Just as I didn’t really have a clue how hard it can be to start breastfeeding, it seems that stopping is also trickier than I first thought. Physically, it has been easy as we have been phasing out the feeds so gradually and naturally that I haven’t suffered from any engorgement. BabyGirl hasn’t even batted an eyelid at the change, perhaps because she has been less and less interested in breastfeeding anyway.

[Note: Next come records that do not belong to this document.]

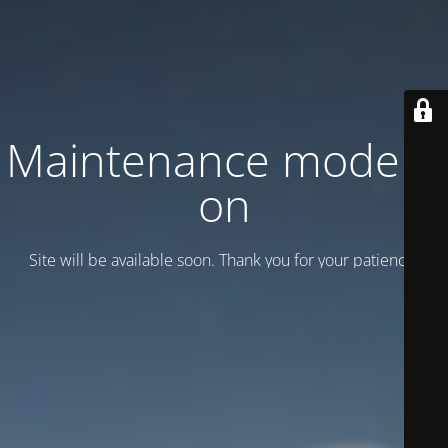
Maintenance mode is
on
Site will be available soon. Thank you for your patience!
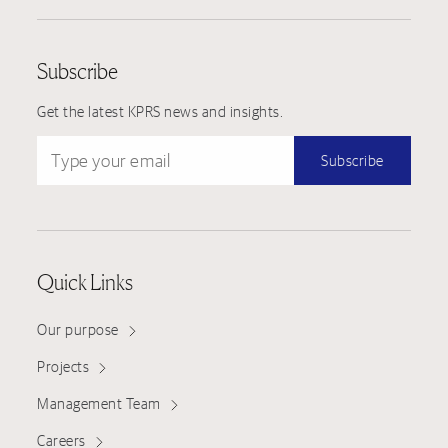
Subscribe
Get the latest KPRS news and insights.
Type your email
Subscribe
Quick Links
Our purpose
Projects
Management Team
Careers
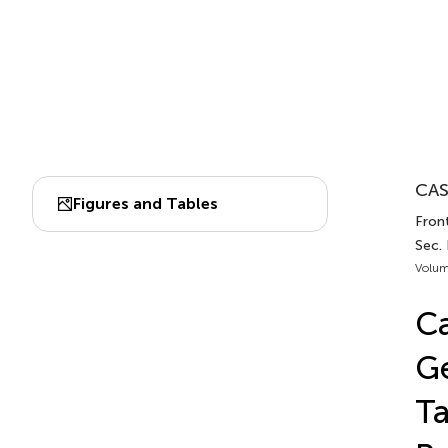
CAS
Figures and Tables
Fron
Sec.
Volum
Ca
Ge
T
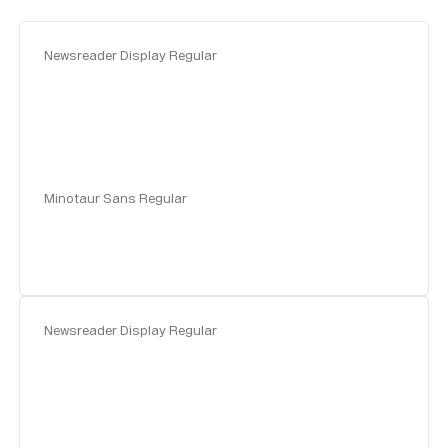
Newsreader Display Regular
Minotaur Sans Regular
Newsreader Display Regular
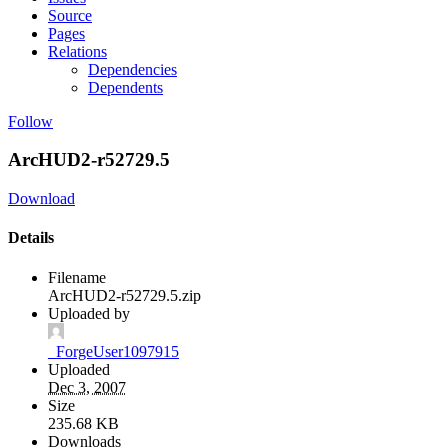
Source
Pages
Relations
Dependencies
Dependents
Follow
ArcHUD2-r52729.5
Download
Details
Filename
ArcHUD2-r52729.5.zip
Uploaded by
_ForgeUser1097915
Uploaded
Dec 3, 2007
Size
235.68 KB
Downloads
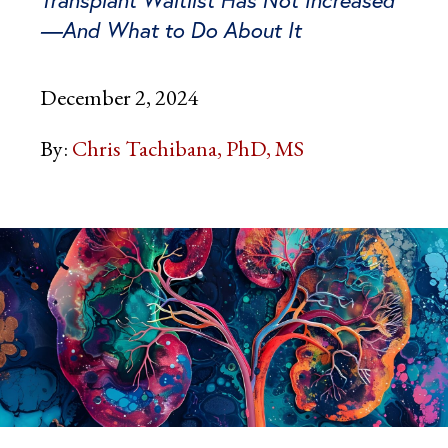
—And What to Do About It
December 2, 2024
By:
Chris Tachibana, PhD, MS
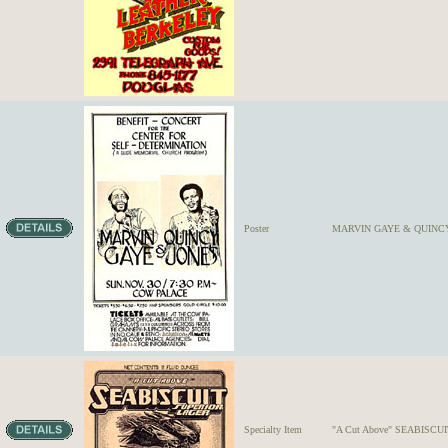
Poster
MARVIN GAYE & QUINC
Specialty Item
"A Cut Above" SEABISC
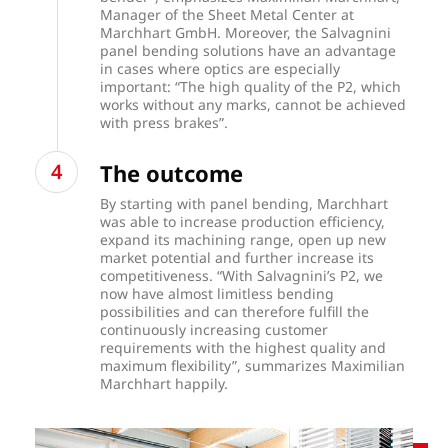
Manager of the Sheet Metal Center at
Marchhart GmbH. Moreover, the Salvagnini
panel bending solutions have an advantage
in cases where optics are especially
important: “The high quality of the P2, which
works without any marks, cannot be achieved
with press brakes”.
The outcome
By starting with panel bending, Marchhart
was able to increase production efficiency,
expand its machining range, open up new
market potential and further increase its
competitiveness. “With Salvagnini’s P2, we
now have almost limitless bending
possibilities and can therefore fulfill the
continuously increasing customer
requirements with the highest quality and
maximum flexibility”, summarizes Maximilian
Marchhart happily.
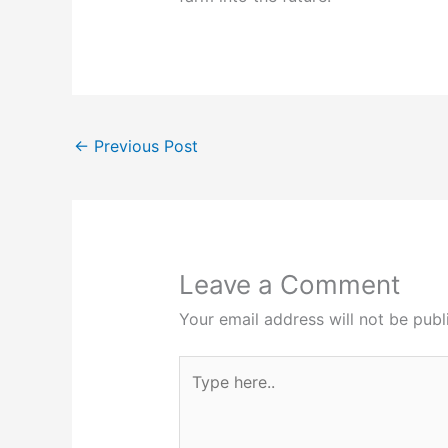
←
Previous Post
Leave a Comment
Your email address will not be publ
Type
here..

Emotionally, it is another story. I may have only been breastfeeding once every day or so, but stopping altogether suddenly seems very final. I began to question whether I should have allowed the feeds to dwindle so much – maybe I should have been a bit more proactive in putting BabyGirl on the breast once she started to become disinterested – the WHO guidelines do recommend breastfeeding to at least the age of two after all. I haven’t liked being at a point of no return. In addition, I have felt a sadness that I won’t be feeding BabyGirl anymore. I can’t really put my finger on why, since overall I am happy it is the right time – perhaps as it signifies the end of a chapter in BabyGirl’s babyhood? And then there are the hormonal responses. Weirdly, I have had really awful PMT symptoms, despite it being completely the wrong point in my cycle. It was only after a few days of this that I started to wonder if it had anything to do with the breastfeeding.

I belatedly decided to do some research into the effects of weaning. There is quite a lot about engorgement and cabbage leaves, which I had expected to find, but not a lot about anything else. Interestingly, though, a couple of articles popped up dealing with the side effects, listing depression, nausea, mood swings and headaches among a few others. Apparently, weaning causes a drop in prolactin levels, the hormone that stimulates milk production and also induces feelings of calm and well being. Ah-ha, that explains the feelings of PMT and the urge to burst into tears for no reason whatsoever! This is backed up anecdotally by many threads and posts on forums from women who are going through the same thing.

With all the information we are given about breastfeeding, I find it amazing that I haven’t come across this before. I am also surprised to be suffering so much when I have been barely breastfeeding at all for the last month. Thankfully, BabyGirl seems as happy as ever, so it’s just her mum that’s a hormonal wreck.

Has anyone else noticed any strange side effects when stopping breastfeeding?